As soon as I brought up the FISA bill, Brown sighed.  He said there was no way he could support the bill that was passed in the House, and he in particular cited the telecom immunity aspect for a variety of reasons.  “When I was gathering intelligence, if I ever picked up information outside what was authorized, I would have to flag the tape and immediately deliver it to my commanding officer for destruction,” he said.  “If I didn’t, I’d be sitting at Leavenworth.”  To treat the phone companies in a different way that he would have been personally treated seems unfathomable.  Brown’s main argument is that the world is a dangerous place and foreign surveillance within the law is sometimes warranted.  But the precedent of giving phone companies a free pass after the President supplies them with a piece of paper allowing them to break the law is quite dangerous.  “This is exactly what happened in 1973.  In the Vietnam War, Lyndon Johnson lied about the Gulf of Tonkin incident as a pretext to get us into that war, and the resolution passed was misused to escalate that conflict without the control of Congress.  in 1973 Congress reasserted itself and passed the War Powers Act to ensure that never again could the executive go to war without expressed approval of the legislative body.  And that was ignored for the next 35 years.”  Passing a FISA bill that is the “exclusive” means for electronic surveillance is part of the same deception.  Laws don’t need to be reasserted, they need to be enforced.

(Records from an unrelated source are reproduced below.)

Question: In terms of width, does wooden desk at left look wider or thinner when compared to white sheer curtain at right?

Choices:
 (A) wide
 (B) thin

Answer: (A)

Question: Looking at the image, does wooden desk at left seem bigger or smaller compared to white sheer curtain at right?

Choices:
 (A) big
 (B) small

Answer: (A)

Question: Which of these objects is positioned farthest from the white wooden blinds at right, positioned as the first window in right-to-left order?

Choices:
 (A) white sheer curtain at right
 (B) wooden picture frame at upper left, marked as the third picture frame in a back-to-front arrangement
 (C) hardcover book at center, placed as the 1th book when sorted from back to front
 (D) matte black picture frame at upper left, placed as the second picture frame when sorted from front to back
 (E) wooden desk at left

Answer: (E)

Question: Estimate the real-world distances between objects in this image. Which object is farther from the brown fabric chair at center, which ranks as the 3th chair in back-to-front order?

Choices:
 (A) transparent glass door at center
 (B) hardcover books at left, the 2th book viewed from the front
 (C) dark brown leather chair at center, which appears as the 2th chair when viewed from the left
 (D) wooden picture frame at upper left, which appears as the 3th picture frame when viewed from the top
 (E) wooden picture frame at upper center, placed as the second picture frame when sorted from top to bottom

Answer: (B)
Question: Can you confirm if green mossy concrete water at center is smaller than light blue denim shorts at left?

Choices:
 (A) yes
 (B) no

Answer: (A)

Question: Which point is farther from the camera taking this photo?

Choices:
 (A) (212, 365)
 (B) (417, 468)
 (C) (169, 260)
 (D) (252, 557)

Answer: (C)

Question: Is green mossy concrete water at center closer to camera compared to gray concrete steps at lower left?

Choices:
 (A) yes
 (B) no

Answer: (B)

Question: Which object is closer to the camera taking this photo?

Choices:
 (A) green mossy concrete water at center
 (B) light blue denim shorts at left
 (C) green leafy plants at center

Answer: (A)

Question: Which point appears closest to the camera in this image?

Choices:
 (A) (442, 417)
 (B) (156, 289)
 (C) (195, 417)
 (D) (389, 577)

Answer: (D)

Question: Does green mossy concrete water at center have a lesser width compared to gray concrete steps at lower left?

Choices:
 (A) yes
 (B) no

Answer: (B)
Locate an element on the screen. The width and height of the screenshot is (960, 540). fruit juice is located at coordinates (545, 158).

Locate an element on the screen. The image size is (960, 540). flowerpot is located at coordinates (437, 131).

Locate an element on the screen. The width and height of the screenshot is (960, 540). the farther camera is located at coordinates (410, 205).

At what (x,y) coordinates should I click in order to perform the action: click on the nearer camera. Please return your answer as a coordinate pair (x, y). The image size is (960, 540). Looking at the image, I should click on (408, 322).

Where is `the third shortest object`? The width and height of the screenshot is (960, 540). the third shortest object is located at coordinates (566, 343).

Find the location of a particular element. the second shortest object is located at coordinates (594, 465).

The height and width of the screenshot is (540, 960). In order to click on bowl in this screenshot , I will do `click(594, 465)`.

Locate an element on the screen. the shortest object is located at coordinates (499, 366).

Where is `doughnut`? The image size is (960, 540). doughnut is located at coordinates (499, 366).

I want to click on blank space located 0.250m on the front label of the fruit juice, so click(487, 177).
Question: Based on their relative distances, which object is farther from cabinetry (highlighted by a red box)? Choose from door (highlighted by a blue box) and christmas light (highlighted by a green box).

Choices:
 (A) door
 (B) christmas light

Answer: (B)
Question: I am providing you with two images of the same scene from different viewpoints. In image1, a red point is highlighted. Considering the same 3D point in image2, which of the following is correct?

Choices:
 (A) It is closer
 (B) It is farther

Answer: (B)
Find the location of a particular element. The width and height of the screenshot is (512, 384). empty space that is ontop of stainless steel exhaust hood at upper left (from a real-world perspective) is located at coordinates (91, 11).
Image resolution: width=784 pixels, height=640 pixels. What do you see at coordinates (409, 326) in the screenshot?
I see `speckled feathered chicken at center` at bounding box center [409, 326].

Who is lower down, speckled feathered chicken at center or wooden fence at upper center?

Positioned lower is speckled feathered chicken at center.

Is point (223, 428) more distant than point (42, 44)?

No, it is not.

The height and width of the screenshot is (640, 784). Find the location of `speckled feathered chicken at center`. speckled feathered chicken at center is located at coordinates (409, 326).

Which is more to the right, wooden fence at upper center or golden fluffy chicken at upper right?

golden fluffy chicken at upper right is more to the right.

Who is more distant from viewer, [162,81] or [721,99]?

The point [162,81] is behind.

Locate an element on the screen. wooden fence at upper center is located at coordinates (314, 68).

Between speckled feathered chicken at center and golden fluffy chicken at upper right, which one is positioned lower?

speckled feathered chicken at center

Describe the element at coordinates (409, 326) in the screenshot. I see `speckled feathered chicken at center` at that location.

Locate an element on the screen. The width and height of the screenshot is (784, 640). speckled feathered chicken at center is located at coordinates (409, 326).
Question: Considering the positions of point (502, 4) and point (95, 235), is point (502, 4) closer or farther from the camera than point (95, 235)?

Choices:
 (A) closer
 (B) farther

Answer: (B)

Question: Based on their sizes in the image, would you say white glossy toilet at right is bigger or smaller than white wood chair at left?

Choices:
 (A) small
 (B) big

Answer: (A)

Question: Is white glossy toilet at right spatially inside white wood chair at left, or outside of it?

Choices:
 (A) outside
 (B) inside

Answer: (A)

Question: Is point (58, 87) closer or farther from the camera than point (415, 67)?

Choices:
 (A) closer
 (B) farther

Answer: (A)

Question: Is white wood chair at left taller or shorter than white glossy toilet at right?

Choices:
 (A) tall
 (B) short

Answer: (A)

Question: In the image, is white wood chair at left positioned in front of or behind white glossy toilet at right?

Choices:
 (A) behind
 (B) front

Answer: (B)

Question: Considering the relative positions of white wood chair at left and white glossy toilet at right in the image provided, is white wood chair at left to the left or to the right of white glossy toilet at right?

Brown was concerned that we seem to continue granting immunity to the wrong people, and not just the telecoms.  We bail out Bear Stearns but not individual homeowners.  We throw individual privates in jail for Abu Ghraib but never go up the chain of command.  “There is an accountability problem in Washington, DC,” as Brown put it.  And the Title I aspects of the bill, which allow warrantless spying of bulk targets under executive-proclaimed “exigent circumstances,” particularly with no need to throw out the intelligence gained that way if later found to to be illegal, was a concern as well.

If Charlie Brown can manage to run for office in what has traditionally been a heavily Republican district and understand that Constitutional principles and federal statutes must come first, then it’s just impossible to take Bush Dogs who voted for FISA out of fear seriously.  “Conservative Republicans should never vote for this kind of bill… they ought to be skeptical of government power and protective of civil liberties.”

It’s important that as we go forward we support those candidates who understand these issues, who will not be swayed by what a lobbyist or a leadership PAC will suggest, but who have the experience and strength to vote based on their own principles.  There’s no question in my mind that Charlie Brown is that kind of candidate.